■ Problem requirements: From the records that follow, copy every line in which "with" appears.

Page images and extracted text:

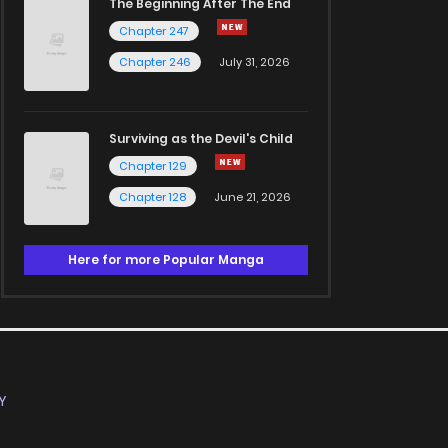
The Beginning After The End
Chapter 247
Chapter 246
July 31, 2026
Surviving as the Devil's Child
Chapter 129
Chapter 128
June 21, 2026
Here for more Popular Manga
Y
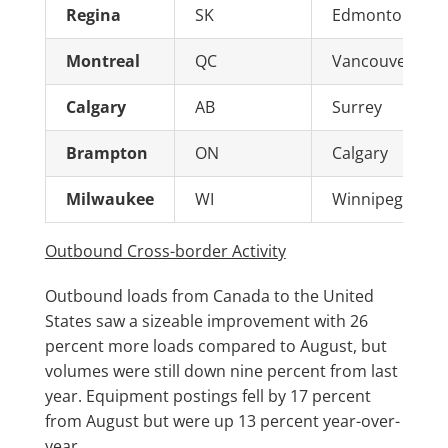
Regina
SK
Edmonton
Montreal
QC
Vancouver
Calgary
AB
Surrey
Brampton
ON
Calgary
Milwaukee
WI
Winnipeg
Outbound Cross-border Activity
Outbound loads from Canada to the United
States saw a sizeable improvement with 26
percent more loads compared to August, but
volumes were still down nine percent from last
year. Equipment postings fell by 17 percent
from August but were up 13 percent year-over-
year.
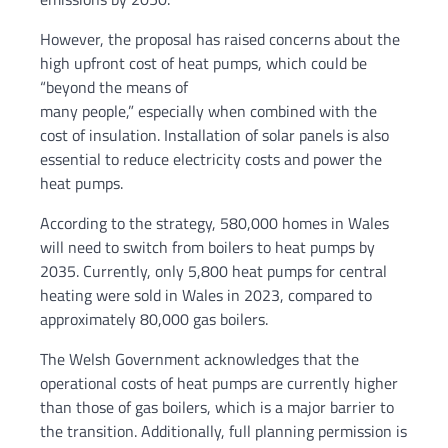
However, the proposal has raised concerns about the
high upfront cost of heat pumps, which could be
“beyond the means of
many people,” especially when combined with the
cost of insulation. Installation of solar panels is also
essential to reduce electricity costs and power the
heat pumps.
According to the strategy, 580,000 homes in Wales
will need to switch from boilers to heat pumps by
2035. Currently, only 5,800 heat pumps for central
heating were sold in Wales in 2023, compared to
approximately 80,000 gas boilers.
The Welsh Government acknowledges that the
operational costs of heat pumps are currently higher
than those of gas boilers, which is a major barrier to
the transition. Additionally, full planning permission is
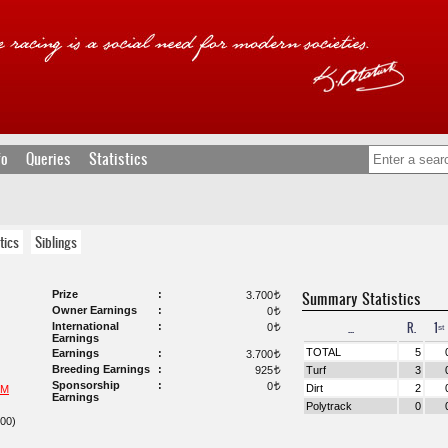
fo
Queries
Statistics
tics
Siblings
Prize
Summary Statistics
3.700
t
Owner Earnings
0
t
...
R.
1ˢᵗ
International
0
t
Earnings
TOTAL
5
Earnings
3.700
t
Breeding Earnings
925
Turf
3
t
Sponsorship
0
t
Dirt
2
UM
Earnings
Polytrack
0
00)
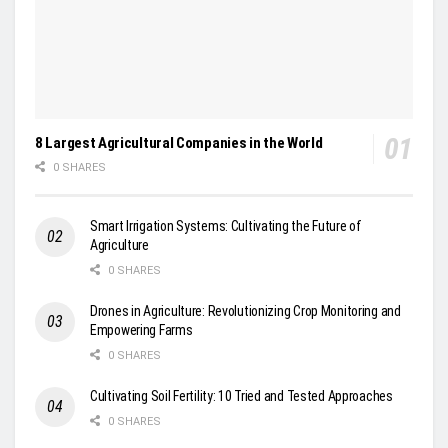
8 Largest Agricultural Companies in the World
0 SHARES
Smart Irrigation Systems: Cultivating the Future of
Agriculture
0 SHARES
Drones in Agriculture: Revolutionizing Crop Monitoring and
Empowering Farms
0 SHARES
Cultivating Soil Fertility: 10 Tried and Tested Approaches
0 SHARES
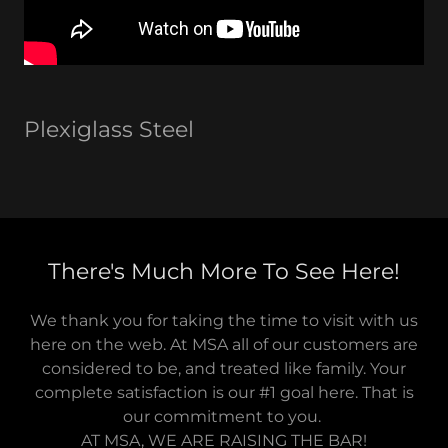
Plexiglass Steel
There's Much More To See Here!
We thank you for taking the time to visit with us
here on the web. At MSA all of our customers are
considered to be, and treated like family. Your
complete satisfaction is our #1 goal here. That is
our commitment to you.
AT MSA, WE ARE RAISING THE BAR!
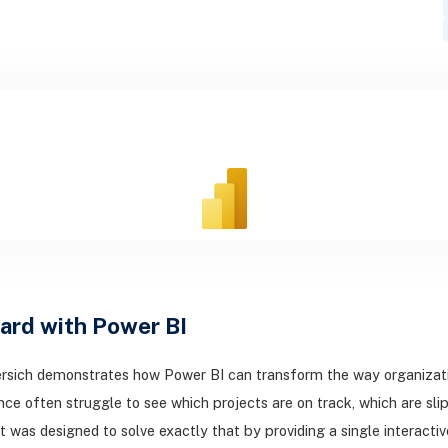
ard with Power BI
rsich demonstrates how Power BI can transform the way organization
nce often struggle to see which projects are on track, which are 
t was designed to solve exactly that by providing a single interact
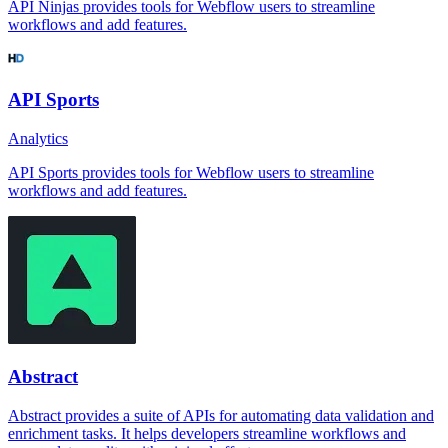
API Ninjas provides tools for Webflow users to streamline
workflows and add features.
API Sports
Analytics
API Sports provides tools for Webflow users to streamline
workflows and add features.
Abstract
Abstract provides a suite of APIs for automating data validation and
enrichment tasks. It helps developers streamline workflows and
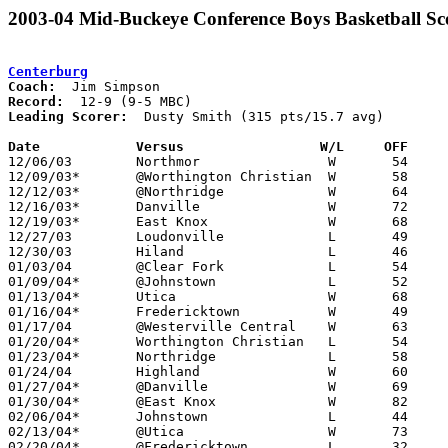
2003-04 Mid-Buckeye Conference Boys Basketball Sc
Centerburg
Coach:
Record:
Leading Scorer:
  Dusty Smith (315 pts/15.7 avg)

Date		Versus                 W/L     OFF    

12/06/03	Northmor		W	54	29

12/09/03*	@Worthington Christian	W	58	55

12/12/03*	@Northridge		W	64	57

12/16/03*	Danville		W	72	59

12/19/03*	East Knox		W	68	47

12/27/03	Loudonville		L	49	73

12/30/03	Hiland			L	46	80

01/03/04	@Clear Fork		L	54	60

01/09/04*	@Johnstown		L	52	65

01/13/04*	Utica			W	68	51

01/16/04*	Fredericktown		W	49	33

01/17/04	@Westerville Central	W	63	54

01/20/04*	Worthington Christian	L	54	68

01/23/04*	Northridge		L	58	74

01/24/04	Highland		W	60	57

01/27/04*	@Danville		W	69	58

01/30/04*	@East Knox		W	82	66

02/06/04*	Johnstown		L	44	60

02/13/04*	@Utica			W	73	60

02/20/04*	@Fredericktown		L	32	53
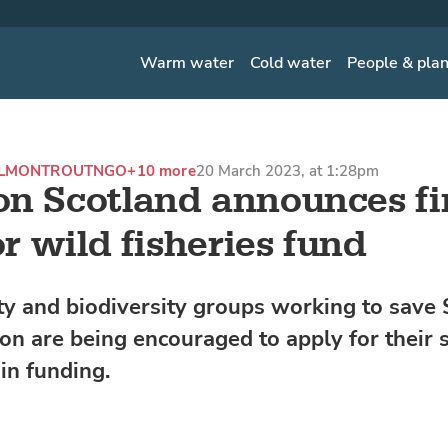
Warm water
Cold water
People & pla
ALMON
TROUT
NGO
+10 more
20 March 2023, at 1:28pm
n Scotland announces fi
or wild fisheries fund
 and biodiversity groups working to save 
on are being encouraged to apply for their 
in funding.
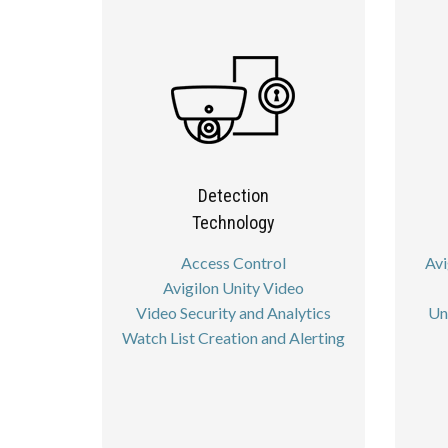
Detection
Technology
Access Control
Avi
Avigilon Unity Video
Video Security and Analytics
Un
Watch List Creation and Alerting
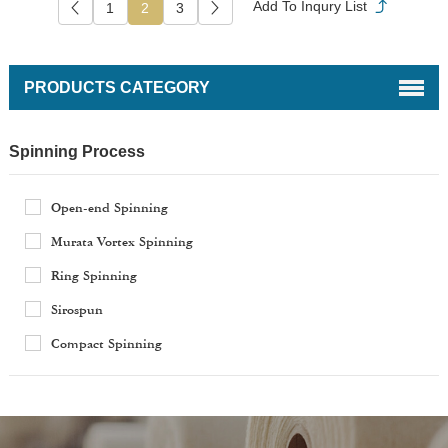
1
2
3
PRODUCTS CATEGORY
Spinning Process
Open-end Spinning
Murata Vortex Spinning
Ring Spinning
Sirospun
Compact Spinning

■ Result for this task:
States saw a sizeable improvement with 26
many people,” especially when combined with the
We thank you for taking the time to visit with us
ard with Power BI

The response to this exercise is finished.